I used my digital thermometer (one probe for the meat, didn't hit bone)...one probe for the smoker internal temp.
Smoked for 6 hours and 'tried' to keep the smoker temp as close to 225 as possible.  It seemed to swing up and down but I was monitoring close as I could to try to keep it as constant as possible.   The internal was approaching 160 but wasn't there yet.  I pulled it off because I was thinking it was getting too black?
Wrapped is in two layers of heavy duty foil and put in a pre-heated oven at 225 (with probe).
In oven for 4 hours...(10 hours of cooking time at this point).  It didn't want to get to 190 degrees so I upped the temp to 240 in the 9th hour.  Finally reached 190 degrees (it was midnight by this point, got started late due to rain in AM).
I let the meat rest about 30 minutes...and opened the foil.   About 4 + cups of liquid.
The meat internally was 'gray' like a cooked steak...wasn't light pork colored as I was expecting?
The meat was tuff.   Bone did not lift out.  No way could you shred it.
I tossed the whole thing today....
If you guys can tell me what I was doing wrong I'd appreciate it.  I am going to try again Sunday with a smaller butt.  I'm not giving up.













Pork Butt.jpg



__ mandoman
__ Aug 24, 2015


















Smoker.JPG



__ mandoman
__ Aug 24, 2015


----------



## tumbleweed1 (Aug 24, 2015)

Don't worry about it "getting black". That's just a nice bark forming from the rub you used- you want that. Your pic looks normal.

I would cook that thing at 275 degrees & expect it to take an hour to an hour & a half per pound (probably 12 hours or so for a 10 pounder).

It should stall at around 160, especially if cooking below 275 degrees. If at that time you want to speed it up, then wrap once in foil with your apple juice, butter or what-not (I don't wrap at all).

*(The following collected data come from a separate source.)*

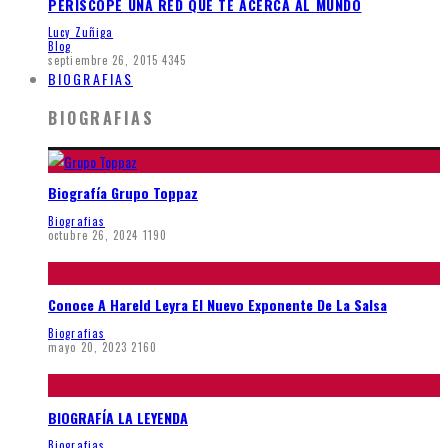
PERISCOPE UNA RED QUE TE ACERCA AL MUNDO
Lucy Zuñiga
Blog
septiembre 26, 2015
4345
BIOGRAFIAS
BIOGRAFIAS
Biografía Grupo Toppaz
Biografias
octubre 26, 2024
1190
Conoce A Hareld Leyra El Nuevo Exponente De La Salsa
Biografias
mayo 20, 2023
2160
BIOGRAFÍA LA LEYENDA
Biografias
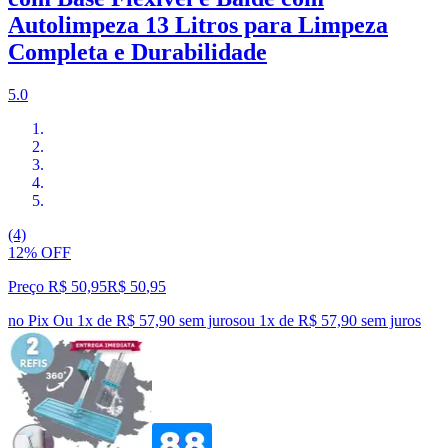
Autolimpeza 13 Litros para Limpeza
Completa e Durabilidade
5.0
(4)
12% OFF
Preço R$ 50,95
R$
50
,
95
no Pix
Ou 1x de R$ 57,90 sem juros
ou
1
x de
R$ 57,90
sem juros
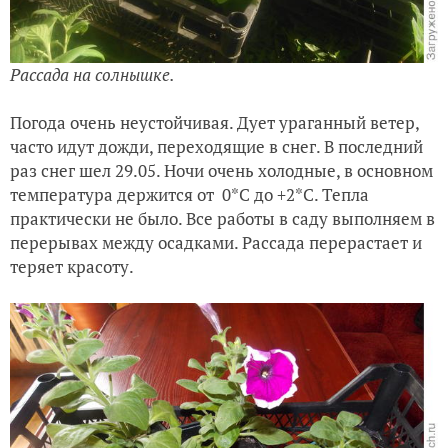
Рассада на солнышке.
Погода очень неустойчивая. Дует ураганный ветер,
часто идут дожди, переходящие в снег. В последний
раз снег шел 29.05. Ночи очень холодные, в основном
температура держится от 0*С до +2*С. Тепла
практически не было. Все работы в саду выполняем в
перерывах между осадками. Рассада перерастает и
теряет красоту.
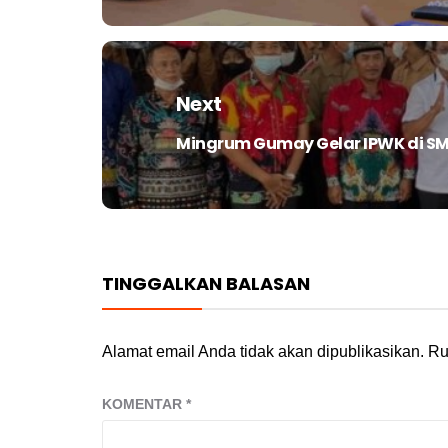
Next
Mingrum Gumay Gelar IPWK di SM
Next
post:
TINGGALKAN BALASAN
Alamat email Anda tidak akan dipublikasikan.
Ru
KOMENTAR
*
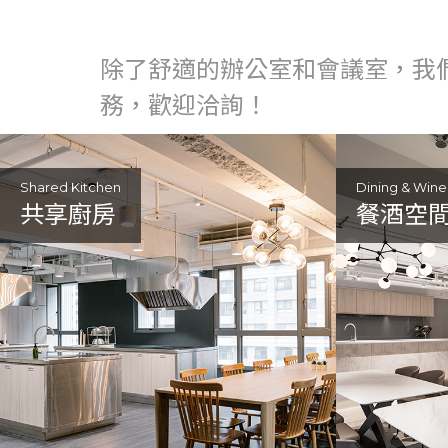
除了舒適的辦公室和會議室，我
務，歡迎洽詢！
Shared Kitchen
Dining & Win
共享廚房
餐酒空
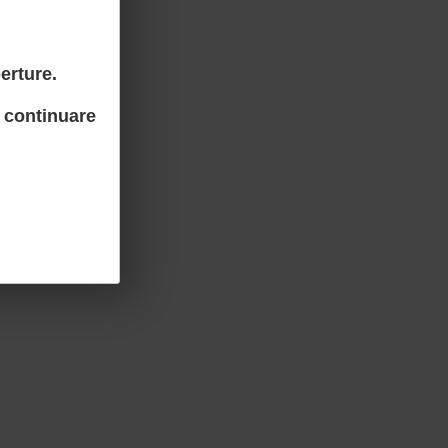
erture.
 continuare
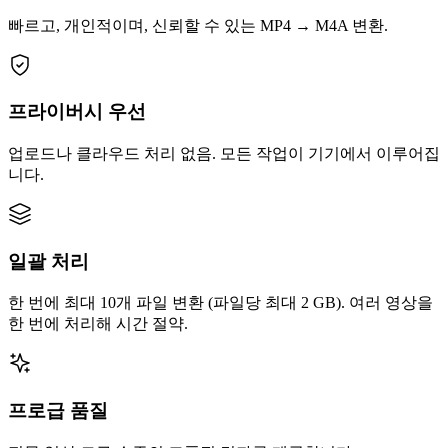
빠르고, 개인적이며, 신뢰할 수 있는 MP4 → M4A 변환.
프라이버시 우선
업로드나 클라우드 처리 없음. 모든 작업이 기기에서 이루어집
니다.
일괄 처리
한 번에 최대 10개 파일 변환 (파일당 최대 2 GB). 여러 영상을
한 번에 처리해 시간 절약.
프로급 품질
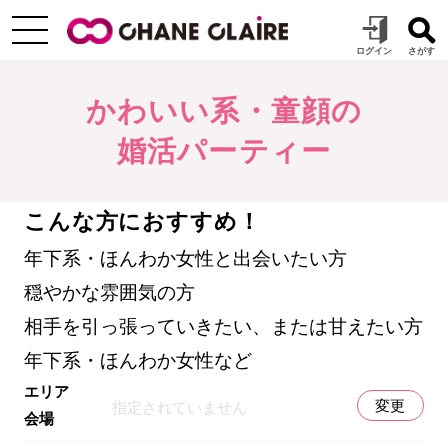
かわいい系・童顔の
婚活パーティー
こんな方におすすめ！
年下系・ほんわか女性と出会いたい方
穏やかな雰囲気の方
相手を引っ張っていきたい、または甘えたい方
年下系・ほんわか女性など
エリア
変更
指定されていません
会場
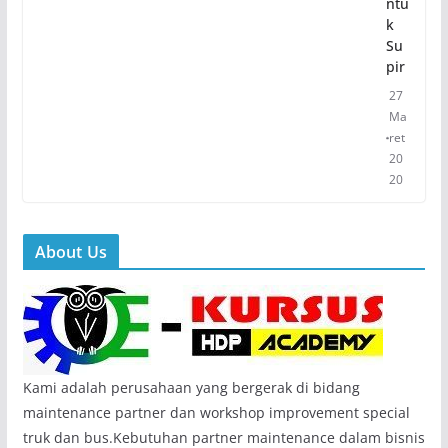
ntu
k
Su
pir
27
Ma
ret
20
20
About Us
Kami adalah perusahaan yang bergerak di bidang
maintenance partner dan workshop improvement special
truk dan bus.Kebutuhan partner maintenance dalam bisnis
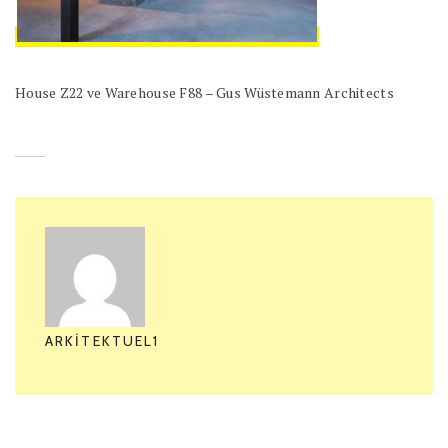
House Z22 ve Warehouse F88 – Gus Wüstemann Architects
ARKITEKTUEL1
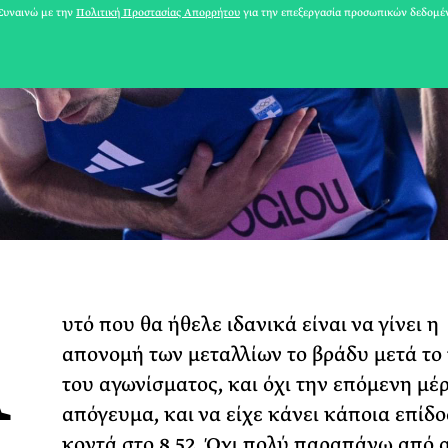
υναινώ με την
Πολιτική Προστασίας Απορρήτου
για την επεξεργασία προσωπικών δεδομέ
31 ΙΟΥΛΙΟΥ 2026
Α
υτό που θα ήθελε ιδανικά είναι να γίνει η
Το Καλοκαίρι πο
απονομή των μεταλλίων το βράδυ μετά το 
Φωτογραφίζεται
του αγωνίσματος, και όχι την επόμενη μέρ
Ακόμη Αρχίσει
απόγευμα, και να είχε κάνει κάποια επίδ
ΡΙΑ ΣΠΥΡΟΥ
κοντά στο 8,52. Όχι πολύ παραπάνω από 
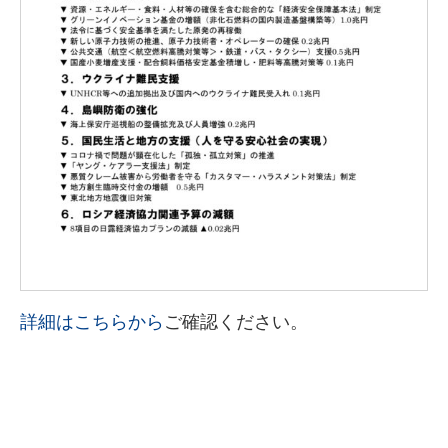
詳細はこちらから
ご確認ください。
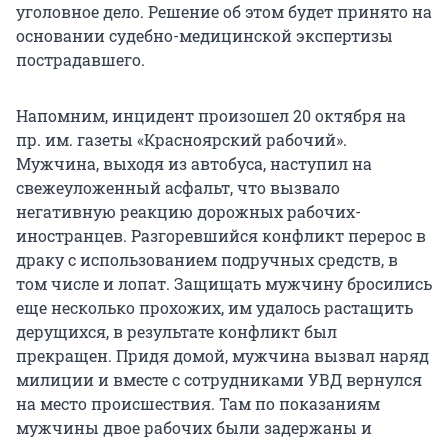
уголовное дело. Решение об этом будет принято на
основании судебно-медицинской экспертизы
пострадавшего.
Напомним, инцидент произошел 20 октября на
пр. им. газеты «Красноярский рабочий».
Мужчина, выходя из автобуса, наступил на
свежеуложенный асфальт, что вызвало
негативную реакцию дорожных рабочих-
иностранцев. Разгоревшийся конфликт перерос в
драку с использованием подручных средств, в
том числе и лопат. Защищать мужчину бросились
еще несколько прохожих, им удалось растащить
дерущихся, в результате конфликт был
прекращен. Придя домой, мужчина вызвал наряд
милиции и вместе с сотрудниками УВД вернулся
на место происшествия. Там по показаниям
мужчины двое рабочих были задержаны и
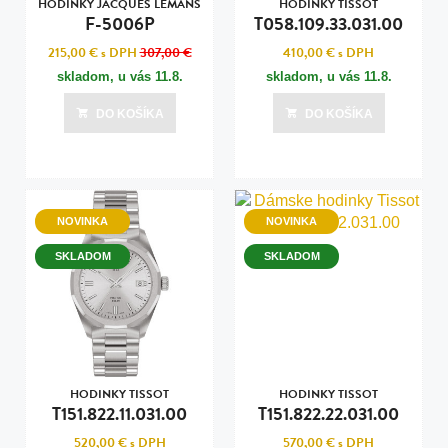
HODINKY JACQUES LEMANS
HODINKY TISSOT
F-5006P
T058.109.33.031.00
215,00 €
s DPH
307,00 €
410,00 €
s DPH
skladom, u vás
11.8.
skladom, u vás
11.8.
DO KOŠÍKA
DO KOŠÍKA
NOVINKA
NOVINKA
SKLADOM
SKLADOM
HODINKY TISSOT
HODINKY TISSOT
T151.822.11.031.00
T151.822.22.031.00
520,00 €
s DPH
570,00 €
s DPH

But I wouldn't wrap until I had the bark formed like I would want, either. Cooking at 275 (or higher) would minimize the stall, though & speed things up.

I don't know about the pellets, as I only use wood chips.

If you're making pulled pork, then cook until internal temp is around 205 or when you can twist or wiggle the bone right out cleanly.

I do a 30-45 minute rest wrapped in foil after hitting the 205 & before pulling it apart.

I also do not use water in the pan. My MES 30 is small enough that the meat will produce more than enough humidity inside the cooking chamber.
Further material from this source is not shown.